Reproduce the data in full, exactly as it appears.

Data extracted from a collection
******
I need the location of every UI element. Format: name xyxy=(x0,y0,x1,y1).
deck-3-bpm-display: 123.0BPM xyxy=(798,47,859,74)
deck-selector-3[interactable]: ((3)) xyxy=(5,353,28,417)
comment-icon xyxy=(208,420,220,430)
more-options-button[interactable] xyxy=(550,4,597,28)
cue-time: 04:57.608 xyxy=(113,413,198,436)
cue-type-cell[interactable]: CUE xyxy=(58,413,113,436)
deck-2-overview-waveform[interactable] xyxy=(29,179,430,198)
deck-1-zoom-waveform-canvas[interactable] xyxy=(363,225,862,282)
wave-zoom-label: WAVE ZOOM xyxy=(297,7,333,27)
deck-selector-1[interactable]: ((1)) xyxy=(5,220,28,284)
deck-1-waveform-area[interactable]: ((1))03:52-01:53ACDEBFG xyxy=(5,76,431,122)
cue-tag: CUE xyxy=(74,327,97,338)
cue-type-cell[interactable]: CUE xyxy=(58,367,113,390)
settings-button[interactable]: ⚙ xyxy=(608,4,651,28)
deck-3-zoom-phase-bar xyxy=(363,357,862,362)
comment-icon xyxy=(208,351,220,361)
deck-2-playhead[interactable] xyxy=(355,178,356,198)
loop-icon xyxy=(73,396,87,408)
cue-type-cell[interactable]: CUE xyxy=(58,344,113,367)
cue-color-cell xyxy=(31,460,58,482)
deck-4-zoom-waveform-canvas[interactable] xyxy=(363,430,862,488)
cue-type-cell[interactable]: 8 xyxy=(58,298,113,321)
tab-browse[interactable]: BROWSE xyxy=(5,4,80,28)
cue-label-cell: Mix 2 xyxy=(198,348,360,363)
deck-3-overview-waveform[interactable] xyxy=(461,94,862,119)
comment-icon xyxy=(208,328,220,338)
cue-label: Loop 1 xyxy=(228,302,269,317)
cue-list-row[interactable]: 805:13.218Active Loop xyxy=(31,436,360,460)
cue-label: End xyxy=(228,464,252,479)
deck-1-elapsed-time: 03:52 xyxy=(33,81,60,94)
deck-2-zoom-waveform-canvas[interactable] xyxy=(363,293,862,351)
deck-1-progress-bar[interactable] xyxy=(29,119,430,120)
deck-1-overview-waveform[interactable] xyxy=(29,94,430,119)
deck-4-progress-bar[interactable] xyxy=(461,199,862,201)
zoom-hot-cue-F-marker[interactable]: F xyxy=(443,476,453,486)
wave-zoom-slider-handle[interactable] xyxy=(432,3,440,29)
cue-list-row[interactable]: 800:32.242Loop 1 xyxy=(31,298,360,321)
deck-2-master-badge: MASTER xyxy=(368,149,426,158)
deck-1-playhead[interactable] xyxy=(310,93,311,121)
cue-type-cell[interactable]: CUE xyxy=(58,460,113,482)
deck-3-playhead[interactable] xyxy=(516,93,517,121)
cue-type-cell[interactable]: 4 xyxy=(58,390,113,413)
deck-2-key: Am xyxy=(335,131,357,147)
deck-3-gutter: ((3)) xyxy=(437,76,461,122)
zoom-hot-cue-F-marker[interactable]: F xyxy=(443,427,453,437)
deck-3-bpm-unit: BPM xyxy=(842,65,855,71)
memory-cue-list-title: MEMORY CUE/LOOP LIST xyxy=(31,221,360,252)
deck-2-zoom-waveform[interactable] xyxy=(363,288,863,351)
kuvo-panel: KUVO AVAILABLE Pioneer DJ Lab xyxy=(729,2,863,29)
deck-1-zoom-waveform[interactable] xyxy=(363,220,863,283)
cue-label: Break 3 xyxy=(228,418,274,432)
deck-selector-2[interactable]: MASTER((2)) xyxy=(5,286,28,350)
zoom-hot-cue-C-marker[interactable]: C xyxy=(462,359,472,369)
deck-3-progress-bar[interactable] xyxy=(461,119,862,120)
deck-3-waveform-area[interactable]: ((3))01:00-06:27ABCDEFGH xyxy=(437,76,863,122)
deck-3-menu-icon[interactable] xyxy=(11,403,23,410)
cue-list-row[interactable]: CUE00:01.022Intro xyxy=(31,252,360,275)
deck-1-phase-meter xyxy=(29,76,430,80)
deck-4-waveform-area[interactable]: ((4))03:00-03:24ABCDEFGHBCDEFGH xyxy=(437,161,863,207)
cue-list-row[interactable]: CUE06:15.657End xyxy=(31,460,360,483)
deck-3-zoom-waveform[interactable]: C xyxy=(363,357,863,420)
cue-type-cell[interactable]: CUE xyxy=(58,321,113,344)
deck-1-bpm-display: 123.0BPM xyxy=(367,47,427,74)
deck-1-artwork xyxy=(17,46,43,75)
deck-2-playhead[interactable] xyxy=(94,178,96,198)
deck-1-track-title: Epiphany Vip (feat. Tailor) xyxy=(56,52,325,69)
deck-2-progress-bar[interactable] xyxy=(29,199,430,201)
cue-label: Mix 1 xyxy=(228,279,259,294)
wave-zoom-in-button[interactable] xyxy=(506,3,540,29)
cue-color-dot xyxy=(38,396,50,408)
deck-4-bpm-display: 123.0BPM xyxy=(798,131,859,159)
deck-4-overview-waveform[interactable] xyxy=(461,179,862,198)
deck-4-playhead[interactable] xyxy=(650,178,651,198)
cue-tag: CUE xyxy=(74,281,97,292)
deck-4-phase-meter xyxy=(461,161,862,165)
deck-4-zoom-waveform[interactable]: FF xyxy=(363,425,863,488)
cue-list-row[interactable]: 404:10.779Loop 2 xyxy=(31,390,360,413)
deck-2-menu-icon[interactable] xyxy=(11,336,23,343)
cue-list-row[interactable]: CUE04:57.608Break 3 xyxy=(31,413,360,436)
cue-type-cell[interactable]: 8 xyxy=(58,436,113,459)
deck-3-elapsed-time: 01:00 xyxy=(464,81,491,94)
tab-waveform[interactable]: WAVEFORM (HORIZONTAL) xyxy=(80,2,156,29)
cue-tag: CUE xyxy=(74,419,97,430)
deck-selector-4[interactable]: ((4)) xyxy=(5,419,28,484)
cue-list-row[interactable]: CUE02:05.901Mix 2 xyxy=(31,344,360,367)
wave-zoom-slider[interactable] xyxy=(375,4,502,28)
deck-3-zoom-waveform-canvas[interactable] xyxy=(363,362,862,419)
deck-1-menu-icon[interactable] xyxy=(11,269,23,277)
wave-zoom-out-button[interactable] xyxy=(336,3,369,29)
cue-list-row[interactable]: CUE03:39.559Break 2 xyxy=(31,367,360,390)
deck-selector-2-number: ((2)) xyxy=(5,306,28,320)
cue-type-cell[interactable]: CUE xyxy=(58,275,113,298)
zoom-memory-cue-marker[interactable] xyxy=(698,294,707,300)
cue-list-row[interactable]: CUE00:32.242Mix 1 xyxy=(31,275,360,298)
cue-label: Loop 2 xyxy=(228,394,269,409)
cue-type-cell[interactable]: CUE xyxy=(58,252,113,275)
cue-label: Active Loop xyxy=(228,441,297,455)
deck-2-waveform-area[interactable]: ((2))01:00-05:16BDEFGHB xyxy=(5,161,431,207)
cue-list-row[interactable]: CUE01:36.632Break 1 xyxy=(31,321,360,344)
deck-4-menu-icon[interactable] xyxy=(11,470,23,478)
******
#### Task output:
I need the location of every UI element. Format: name xyxy=(x0,y0,x1,y1).
deck-3-bpm-display: 123.0BPM xyxy=(798,47,859,74)
deck-selector-3[interactable]: ((3)) xyxy=(5,353,28,417)
comment-icon xyxy=(208,420,220,430)
more-options-button[interactable] xyxy=(550,4,597,28)
cue-time: 04:57.608 xyxy=(113,413,198,436)
cue-type-cell[interactable]: CUE xyxy=(58,413,113,436)
deck-2-overview-waveform[interactable] xyxy=(29,179,430,198)
deck-1-zoom-waveform-canvas[interactable] xyxy=(363,225,862,282)
wave-zoom-label: WAVE ZOOM xyxy=(297,7,333,27)
deck-selector-1[interactable]: ((1)) xyxy=(5,220,28,284)
deck-1-waveform-area[interactable]: ((1))03:52-01:53ACDEBFG xyxy=(5,76,431,122)
cue-tag: CUE xyxy=(74,327,97,338)
cue-type-cell[interactable]: CUE xyxy=(58,367,113,390)
settings-button[interactable]: ⚙ xyxy=(608,4,651,28)
deck-3-zoom-phase-bar xyxy=(363,357,862,362)
comment-icon xyxy=(208,351,220,361)
deck-2-playhead[interactable] xyxy=(355,178,356,198)
loop-icon xyxy=(73,396,87,408)
cue-type-cell[interactable]: CUE xyxy=(58,344,113,367)
cue-color-cell xyxy=(31,460,58,482)
deck-4-zoom-waveform-canvas[interactable] xyxy=(363,430,862,488)
cue-type-cell[interactable]: 8 xyxy=(58,298,113,321)
tab-browse[interactable]: BROWSE xyxy=(5,4,80,28)
cue-label-cell: Mix 2 xyxy=(198,348,360,363)
deck-3-overview-waveform[interactable] xyxy=(461,94,862,119)
comment-icon xyxy=(208,328,220,338)
cue-label: Loop 1 xyxy=(228,302,269,317)
cue-list-row[interactable]: 805:13.218Active Loop xyxy=(31,436,360,460)
cue-label: End xyxy=(228,464,252,479)
deck-1-elapsed-time: 03:52 xyxy=(33,81,60,94)
deck-2-zoom-waveform-canvas[interactable] xyxy=(363,293,862,351)
deck-1-progress-bar[interactable] xyxy=(29,119,430,120)
deck-1-overview-waveform[interactable] xyxy=(29,94,430,119)
deck-4-progress-bar[interactable] xyxy=(461,199,862,201)
zoom-hot-cue-F-marker[interactable]: F xyxy=(443,476,453,486)
wave-zoom-slider-handle[interactable] xyxy=(432,3,440,29)
cue-list-row[interactable]: 800:32.242Loop 1 xyxy=(31,298,360,321)
deck-2-master-badge: MASTER xyxy=(368,149,426,158)
deck-1-playhead[interactable] xyxy=(310,93,311,121)
cue-type-cell[interactable]: CUE xyxy=(58,460,113,482)
deck-3-playhead[interactable] xyxy=(516,93,517,121)
cue-type-cell[interactable]: 4 xyxy=(58,390,113,413)
deck-2-key: Am xyxy=(335,131,357,147)
deck-3-gutter: ((3)) xyxy=(437,76,461,122)
zoom-hot-cue-F-marker[interactable]: F xyxy=(443,427,453,437)
deck-3-bpm-unit: BPM xyxy=(842,65,855,71)
memory-cue-list-title: MEMORY CUE/LOOP LIST xyxy=(31,221,360,252)
deck-2-zoom-waveform[interactable] xyxy=(363,288,863,351)
kuvo-panel: KUVO AVAILABLE Pioneer DJ Lab xyxy=(729,2,863,29)
deck-1-zoom-waveform[interactable] xyxy=(363,220,863,283)
cue-label: Break 3 xyxy=(228,418,274,432)
deck-selector-2[interactable]: MASTER((2)) xyxy=(5,286,28,350)
zoom-hot-cue-C-marker[interactable]: C xyxy=(462,359,472,369)
deck-3-progress-bar[interactable] xyxy=(461,119,862,120)
deck-3-waveform-area[interactable]: ((3))01:00-06:27ABCDEFGH xyxy=(437,76,863,122)
deck-3-menu-icon[interactable] xyxy=(11,403,23,410)
cue-list-row[interactable]: CUE00:01.022Intro xyxy=(31,252,360,275)
deck-1-phase-meter xyxy=(29,76,430,80)
deck-4-waveform-area[interactable]: ((4))03:00-03:24ABCDEFGHBCDEFGH xyxy=(437,161,863,207)
cue-list-row[interactable]: CUE06:15.657End xyxy=(31,460,360,483)
deck-3-zoom-waveform[interactable]: C xyxy=(363,357,863,420)
cue-type-cell[interactable]: CUE xyxy=(58,321,113,344)
deck-1-bpm-display: 123.0BPM xyxy=(367,47,427,74)
deck-1-artwork xyxy=(17,46,43,75)
deck-2-playhead[interactable] xyxy=(94,178,96,198)
deck-1-track-title: Epiphany Vip (feat. Tailor) xyxy=(56,52,325,69)
deck-2-progress-bar[interactable] xyxy=(29,199,430,201)
cue-label: Mix 1 xyxy=(228,279,259,294)
wave-zoom-in-button[interactable] xyxy=(506,3,540,29)
cue-color-dot xyxy=(38,396,50,408)
deck-4-bpm-display: 123.0BPM xyxy=(798,131,859,159)
deck-4-overview-waveform[interactable] xyxy=(461,179,862,198)
deck-4-playhead[interactable] xyxy=(650,178,651,198)
cue-tag: CUE xyxy=(74,281,97,292)
deck-4-phase-meter xyxy=(461,161,862,165)
deck-4-zoom-waveform[interactable]: FF xyxy=(363,425,863,488)
cue-list-row[interactable]: 404:10.779Loop 2 xyxy=(31,390,360,413)
deck-2-menu-icon[interactable] xyxy=(11,336,23,343)
cue-list-row[interactable]: CUE04:57.608Break 3 xyxy=(31,413,360,436)
cue-type-cell[interactable]: 8 xyxy=(58,436,113,459)
deck-3-elapsed-time: 01:00 xyxy=(464,81,491,94)
tab-waveform[interactable]: WAVEFORM (HORIZONTAL) xyxy=(80,2,156,29)
cue-tag: CUE xyxy=(74,419,97,430)
deck-selector-4[interactable]: ((4)) xyxy=(5,419,28,484)
cue-list-row[interactable]: CUE02:05.901Mix 2 xyxy=(31,344,360,367)
wave-zoom-slider[interactable] xyxy=(375,4,502,28)
deck-3-zoom-waveform-canvas[interactable] xyxy=(363,362,862,419)
deck-1-menu-icon[interactable] xyxy=(11,269,23,277)
wave-zoom-out-button[interactable] xyxy=(336,3,369,29)
cue-list-row[interactable]: CUE03:39.559Break 2 xyxy=(31,367,360,390)
deck-selector-2-number: ((2)) xyxy=(5,306,28,320)
cue-type-cell[interactable]: CUE xyxy=(58,275,113,298)
zoom-memory-cue-marker[interactable] xyxy=(698,294,707,300)
cue-list-row[interactable]: CUE00:32.242Mix 1 xyxy=(31,275,360,298)
cue-label: Loop 2 xyxy=(228,394,269,409)
cue-type-cell[interactable]: CUE xyxy=(58,252,113,275)
cue-label: Active Loop xyxy=(228,441,297,455)
deck-2-waveform-area[interactable]: ((2))01:00-05:16BDEFGHB xyxy=(5,161,431,207)
cue-list-row[interactable]: CUE01:36.632Break 1 xyxy=(31,321,360,344)
deck-4-menu-icon[interactable] xyxy=(11,470,23,478)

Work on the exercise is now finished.